Die Mistel (Viscum) – nicht nur etwas für Verliebte
Der Mistelzweig hat hier bei uns eine lange Tradition, man sagt: wer sich an Weihnachten unter einem Mistelzweig küsst, bleibt für immer verbunden. Historisch betrachtet ist die Mistel schon sehr lange ein bedeutendes Gewächs. Der Überlieferung zufolge habe eine Mistel dem trojanischen Prinz Aeneas die Tore zur Unterwelt geöffnet.
Fernab aller Mythen und Sagen, ist die Mistel auch für die Medizin von Relevanz. Die Forschung beschäftigt sich vor allem damit, wie sie bei Krebs helfen kann. Bisher weiß man, dass sie stimulierend auf das Immunsystem wirkt und das Wachstum von Tumorzellen beeinflussen kann. Offiziell anerkannt ist die Mistel aber noch nicht in der Krebstherapie. Dieses Interesse liegt nicht zuletzt am Anthroposophen Rudolf Steiner, der der Mistel krebshemmende Wirkung unterstellte, da sie sich selbst wie ein Geschwür ausbreiten würde. Interessanter Ansatz, wie ich finde.

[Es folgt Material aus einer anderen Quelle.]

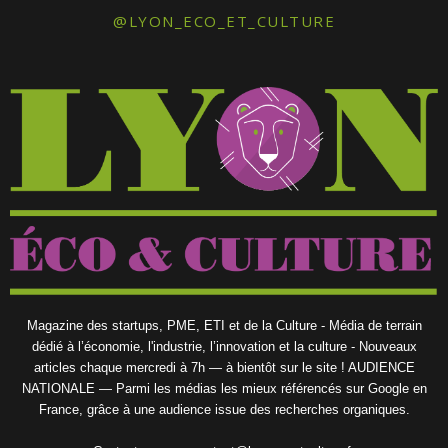
@LYON_ECO_ET_CULTURE
Magazine des startups, PME, ETI et de la Culture - Média de terrain
dédié à l’économie, l'industrie, l’innovation et la culture - Nouveaux
articles chaque mercredi à 7h — à bientôt sur le site ! AUDIENCE
NATIONALE — Parmi les médias les mieux référencés sur Google en
France, grâce à une audience issue des recherches organiques.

Wusstet ihr, dass man die Mistel auch als Tee trinken kann? Sie ist nicht, wie ich lange Zeit dachte, komplett giftig. Aber es ist dennoch Vorsicht geboten. Die Mistelbeeren sind sehr giftig und dürfen keinesfalls mit in die Teezubereitung gelangen. Wer auf Nummer sicher gehen will, kann Teekraut kaufen: http://amzn.to/2yYhL8k
Eingesetzt wird der Tee zur Unterstützung der Herz-Kreislauffunktion, bei Schwindel oder um Frauenleiden, wie Menstruationsbeschwerden und Wechseljahrsbeschwerden zu lindern. 
 
Man gießt 2,5 g fein geschnittenes Mistelkraut mit kaltem Wasser auf und lässt dies Zwölf Stunden stehen. Anschließend seiht man es ab und erwärmt das Getränk leicht. Es darf Aber nicht kochen.
 
So ist der Mistelzweig nicht nur ein beliebter Brauch, sondern kann uns auch Gesundheit schenken. In diesem Sinne wünsche ich euch eine gesunde und glückliche letzte Adventswoche!